Arnold Cole struggled to come out of a near sleep that felt like a coma.

Gunshots exploded in the jungle it seemed in all directions.

He fought to get out of the hammock, grab his weapon and get free of the mosquito net that had been rigged up between trees.

At first he thought that Besson had launched a pre-dawn attack without his okay and was immediately angry.

But then he saw two men race past him in the opposite direction of the group trapped with Porter Vale.

What the hell?
“Marcel, what’s going on?”

He got no answer as the chaos grew closer, men running, horns and guns blasting away.

It was at that moment when he realized the truth of the situation.
We’re under attack!
He realized it with a heart-stopping shock.

Then he heard Besson screaming at the men to hold ground and return fire. Cole saw no sign that was working out, as everyone anywhere around him had already left.

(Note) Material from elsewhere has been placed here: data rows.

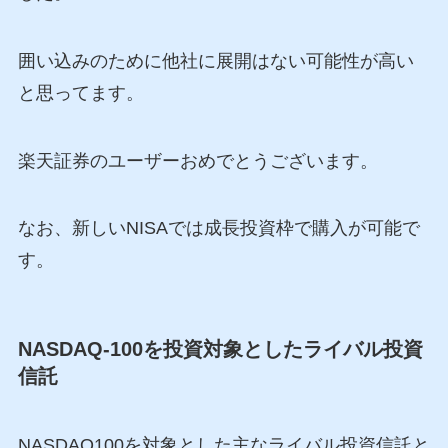
囲い込みのために他社に展開はない可能性が高い
と思ってます。
楽天証券のユーザーおめでとうございます。
なお、新しいNISAでは成長投資枠で購入が可能で
す。
NASDAQ-100を投資対象としたライバル投資
信託
NASDAQ100を対象とした主なライバル投資信託と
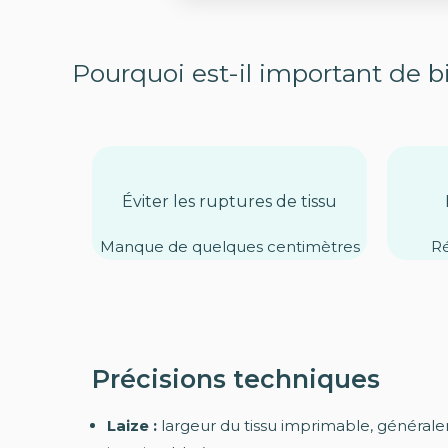
Pourquoi est-il important de b
Éviter les ruptures de tissu
Manque de quelques centimètres
Ré
Précisions techniques
Laize :
largeur du tissu imprimable, général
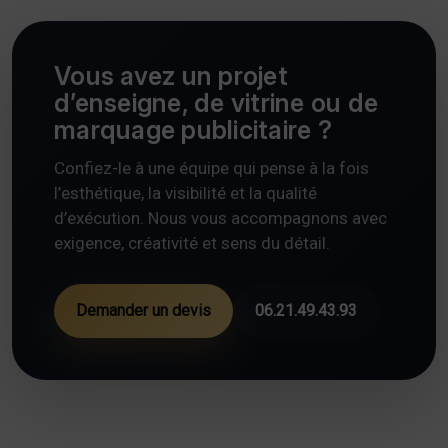
Vous avez un projet
d’enseigne, de vitrine ou de
marquage publicitaire ?
Confiez-le à une équipe qui pense à la fois
l’esthétique, la visibilité et la qualité
d’exécution. Nous vous accompagnons avec
exigence, créativité et sens du détail.
Demander un devis
06.21.49.43.93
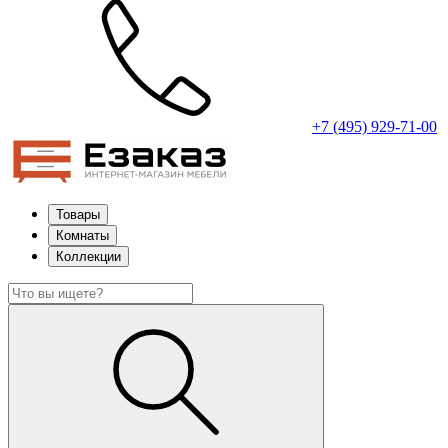
+7 (495) 929-71-00
Товары
Комнаты
Коллекции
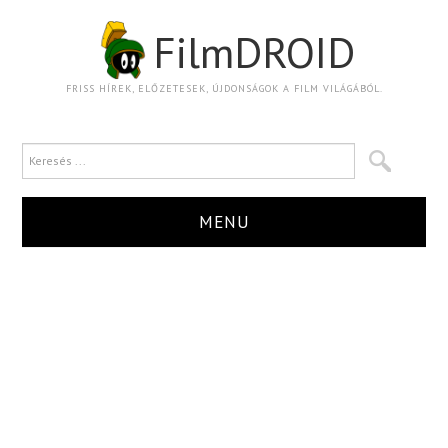
FilmDROID
FRISS HÍREK, ELŐZETESEK, ÚJDONSÁGOK A FILM VILÁGÁBÓL.
MENU
HÍR
TRAILER
KRITIKA
BOXOFFICE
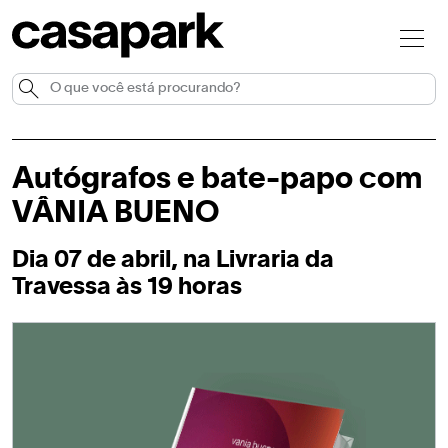
Autógrafos e bate-papo com
VÂNIA BUENO
Dia 07 de abril, na Livraria da
Travessa às 19 horas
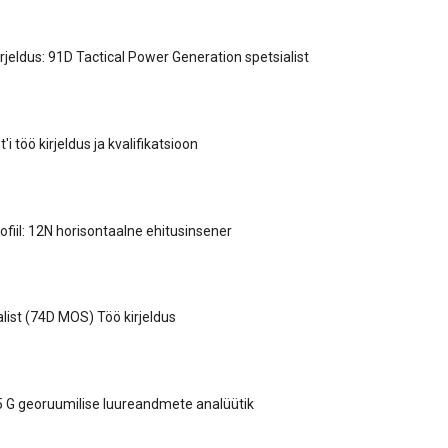
rjeldus: 91D Tactical Power Generation spetsialist
'i töö kirjeldus ja kvalifikatsioon
fiil: 12N horisontaalne ehitusinsener
list (74D MOS) Töö kirjeldus
 G georuumilise luureandmete analüütik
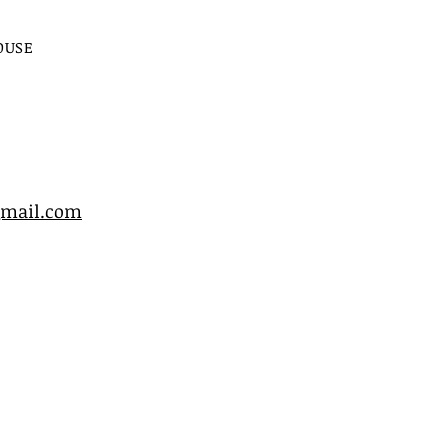
LOUSE
gmail.com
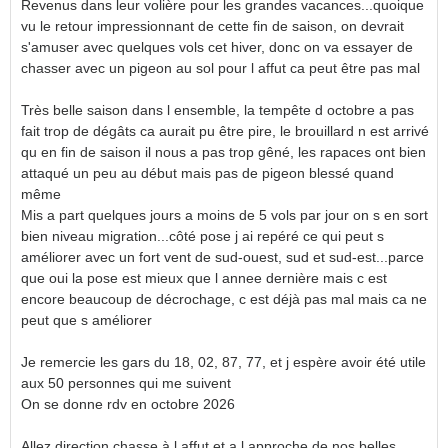
Revenus dans leur volière pour les grandes vacances...quoique
vu le retour impressionnant de cette fin de saison, on devrait
s'amuser avec quelques vols cet hiver, donc on va essayer de
chasser avec un pigeon au sol pour l affut ca peut être pas mal
Très belle saison dans l ensemble, la tempête d octobre a pas
fait trop de dégâts ca aurait pu être pire, le brouillard n est arrivé
qu en fin de saison il nous a pas trop gêné, les rapaces ont bien
attaqué un peu au début mais pas de pigeon blessé quand
même
Mis a part quelques jours a moins de 5 vols par jour on s en sort
bien niveau migration...côté pose j ai repéré ce qui peut s
améliorer avec un fort vent de sud-ouest, sud et sud-est...parce
que oui la pose est mieux que l annee dernière mais c est
encore beaucoup de décrochage, c est déjà pas mal mais ca ne
peut que s améliorer
Je remercie les gars du 18, 02, 87, 77, et j espère avoir été utile
aux 50 personnes qui me suivent
On se donne rdv en octobre 2026
Allez direction chasse à l affut et a l approche de nos belles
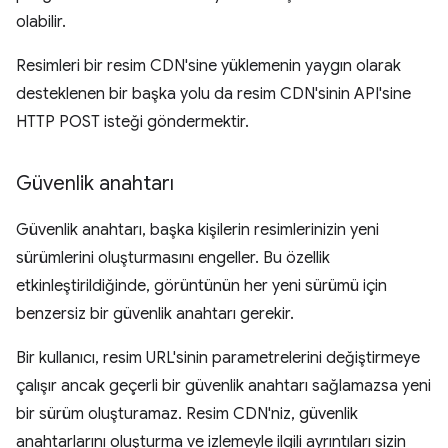
olabilir.
Resimleri bir resim CDN'sine yüklemenin yaygın olarak
desteklenen bir başka yolu da resim CDN'sinin API'sine
HTTP POST isteği göndermektir.
Güvenlik anahtarı
Güvenlik anahtarı, başka kişilerin resimlerinizin yeni
sürümlerini oluşturmasını engeller. Bu özellik
etkinleştirildiğinde, görüntünün her yeni sürümü için
benzersiz bir güvenlik anahtarı gerekir.
Bir kullanıcı, resim URL'sinin parametrelerini değiştirmeye
çalışır ancak geçerli bir güvenlik anahtarı sağlamazsa yeni
bir sürüm oluşturamaz. Resim CDN'niz, güvenlik
anahtarlarını oluşturma ve izlemeyle ilgili ayrıntıları sizin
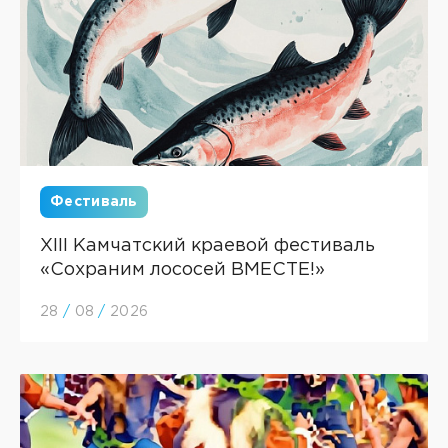
Фестиваль
XIII Камчатский краевой фестиваль
«Сохраним лососей ВМЕСТЕ!»
28
/
08
/
2026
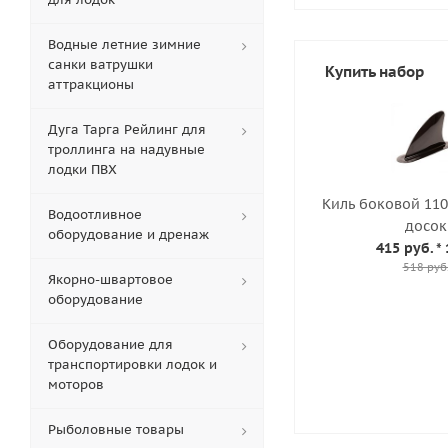
Водные летние зимние
санки ватрушки
Купить набор
аттракционы
Дуга Тарга Рейлинг для
троллинга на надувные
лодки ПВХ
Киль боковой 11
Водоотливное
досок
оборудование и дренаж
415 руб.
* 
518 руб
Якорно-швартовое
оборудование
Оборудование для
транспортировки лодок и
моторов
Рыболовные товары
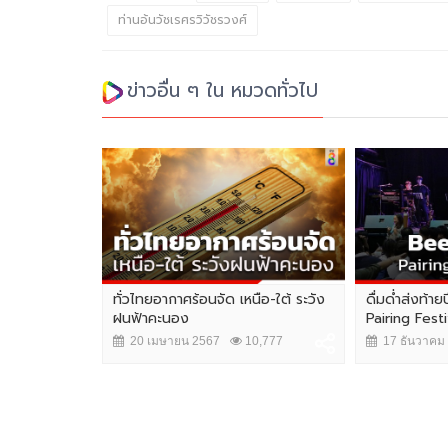
ท่านอ้นวัชเรศรวิวัชรวงศ์
ข่าวอื่น ๆ ใน หมวดทั่วไป
งไก่ทอดเจ้าดัง
ทั่วไทยอากาศร้อนจัด เหนือ-ใต้ ระวัง
ดื่มด่ำส่งท้
อกไม่จ่าย...
ฝนฟ้าคะนอง
Pairing Fest
144
20 เมษายน 2567
10,777
17 ธันวาคม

He glimpsed some of them melting away into the jungle, getting out of town as fast as the miserable stinking bastards could.

Then, as Cole tried to find Besson and his security team to organize some kind of defense, what he saw was Besson, having now lost all control, taking off in the direction of the rock field and the chopper, along with the colonel and his security team.

Now abandoned, Cole had no choice but to follow.

These bastards aren’t soldiers, they’re cowards and thieves and drug runners, Cole thought angrily.

He searched for the cause of the chaos in the heavy mist as he moved off into the jungle trying to remember exactly how to get back to the chopper.

He paused for a moment, something stopping him in his tracks.

An elephant moved through the trees in the ground fog. A huge elephant wrapped in gold.

Jesus Christ!

Cole turned and fired, but the elephant and its riders had trees between them and him and he couldn’t tell if he hit anything.